18. Before us, the ld. counsel for the assessee vehemently stated that the ld. DR could not bring any evidence to show that the impugned amounts are loans and advances given to the sister concern.

19. On the contrary, on proper appreciation of facts, we find that the outstanding balances are outcome of business transactions and certainly not loans and advances and further, the Assessing Officer has erred in imputing an imaginary income which neither accrued nor arose to the assessee. We, therefore, decline to interfere. Ground No. 3 stands dismissed.

20. Ground No. 4 relates to the deletion of addition of Rs.6,13,17,433/- on account of addition/disallowance u/s 14A of the Act.

21. While scrutinizing the return of income, the Assessing Officer noticed that there was huge investment under the head “Non-current investment”. Invoking the provisions of section 14A of the Act r.w.r. 8D of the ITAT Rules, the Assessing Officer computed disallowance at 6,13,17,433/-.

22. Before the ld. CIT(A), it was explained that the assessee was carrying on business of residuary non-banking company registered with RBI and in pursuance of RBI guidelines, ‘Directed Investments” are required to be made which are “business investments’. Whatever income is accruing from these investments, the same is being offered under the head “Profits and gains of business or profession”, meaning thereby, that there is no exempt income claimed by the assessee in its return of income.

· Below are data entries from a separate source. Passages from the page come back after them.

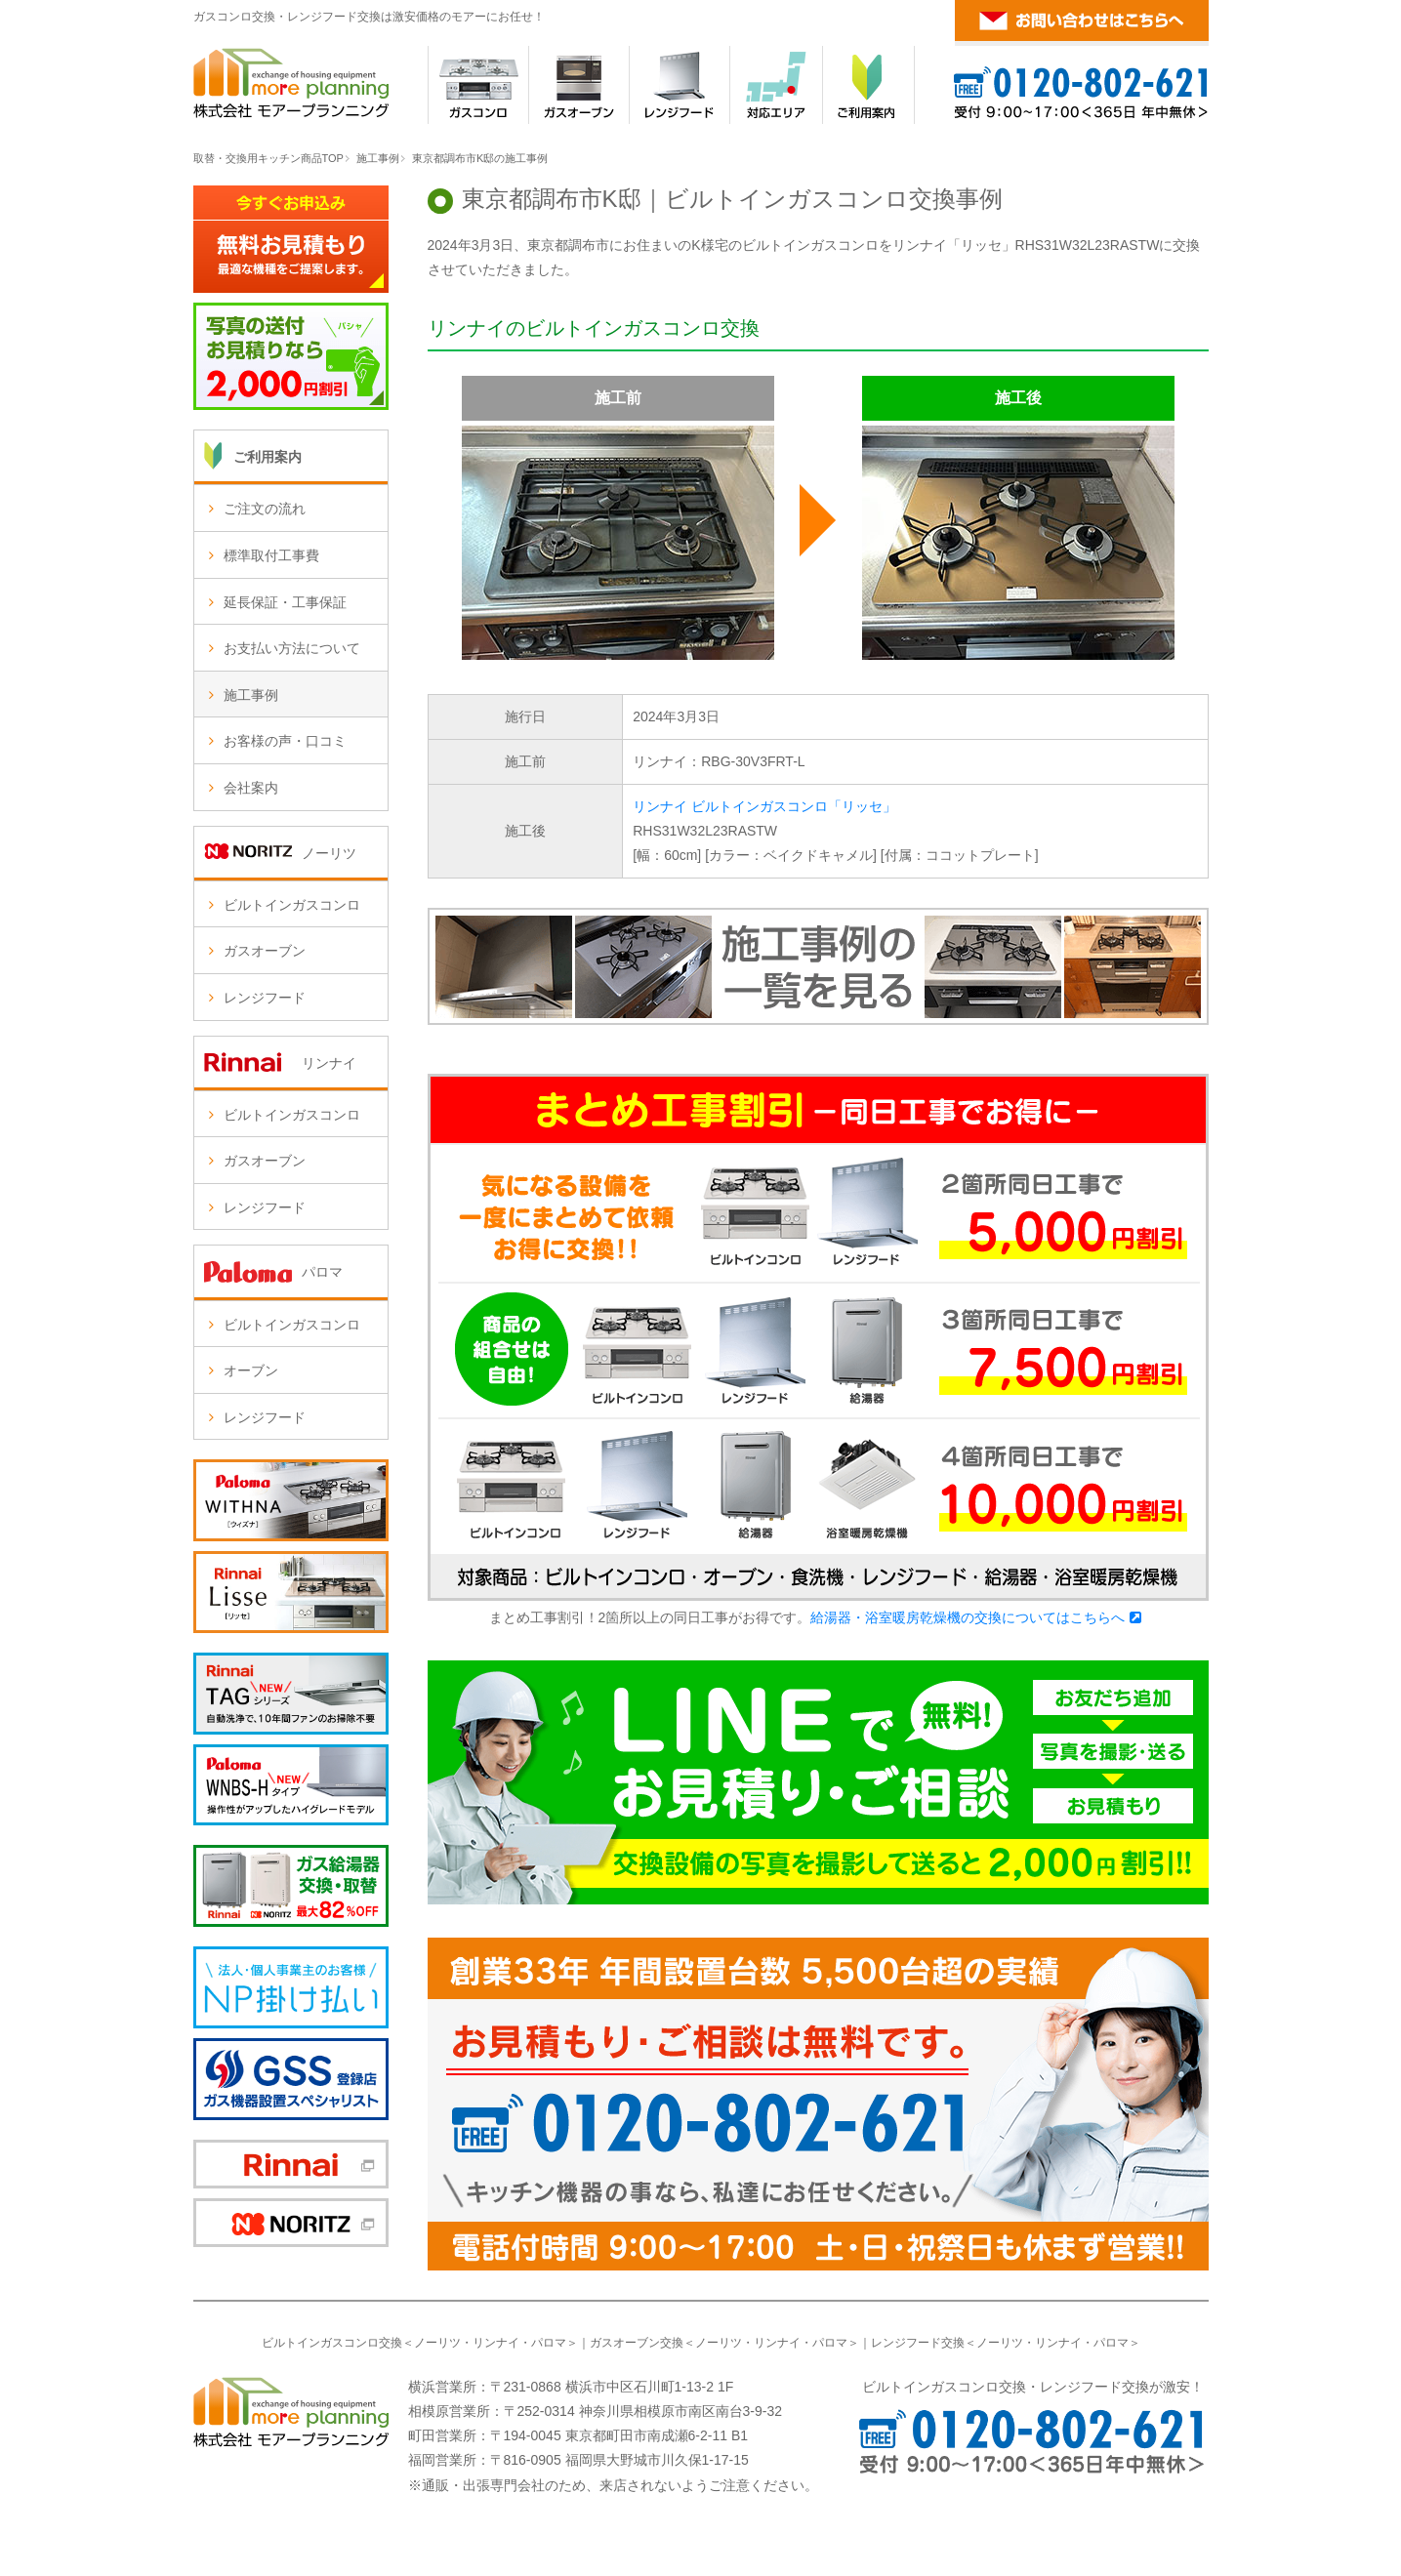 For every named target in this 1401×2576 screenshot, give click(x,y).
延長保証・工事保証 (285, 602)
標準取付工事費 (271, 555)
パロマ (548, 2343)
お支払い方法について (292, 648)
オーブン (251, 1370)
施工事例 (377, 158)
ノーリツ (437, 2343)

23. Before us, the ld. DR vehemently supported the findings of the Assessing Officer and placed strong reliance on the CBDT Circular and referred to the amendment brought in the Act by Finance Act, 2022.

24. Per contra, the ld. counsel for the assessee reiterated that it has not claimed any exempt income.

25. We have carefully considered the orders of the authorities below. The undisputed fact is that the assessee has not claimed any exempt Income. Therefore, provisions of section 14A r.w.r 8D of the Rules are not at all applicable as held by the Hon’ble Jurisdictional High Court of Delhi in Cortech Energy 322 ITR 97.

26. In so far as applicability of amendment brought in the Statute by the Finance Act, 2022 is concerned, the Hon’ble High Court of Delhi in the case of Era Infrastructure [India] Ltd 448 ITR 674 has held that amendment by the Finance Act, 2022 to section 14A of the Act will take effect from 01.04.2022 and cannot be presumed to have retrospective effects.

27. Respectfully following the decision of the Hon’ble Jurisdictional High Court [supra], Ground No. 4 is dismissed.

28. Ground No. 5 relates to the deletion of addition of Rs. 2,72,76,707/- on account of interest income from Sahara India Commercial Corporation Ltd.

29. The basis for making this addition is that Sahara India Commercial Corporation Ltd. has shown to have paid interest of Rs. 17,36,68,046/- whereas the assessee has shown interest of Rs. 14,63,91 ,339/-. It was explained before the Assessing Officer that Sahara India Commercial Corporation Ltd. has shown an amount of Rs. 73 crores as prior period expenses and rest Rs. 14.63 crores pertains to the relevant F.Y which has been shown by the assessee as income.

30. This plea was rejected by the Assessing Officer who proceeded to make the impugned addition.

31. Before the ld. CIT(A), the assessee reiterated its claim.

32. After verifying the facts from the ledger account and after being satisfied with the entries/narrations, the ld. CIT(A) deleted the impugned addition.

33. Before us, the ld. DR could not bring any factual error in the findings of the ld. CIT(A).

34. After verifying the facts, we are of the considered view that the Assessing Officer has not properly appreciated the facts in true perspective and on proper appreciation of facts, we decline to interfere. Ground No. 5 is also dismissed.

35. In the result, the appeal of the Revenue in ITA No. 7805/DEL/2019 is dismissed.

The order is pronounced in the open court on 02.01.2024.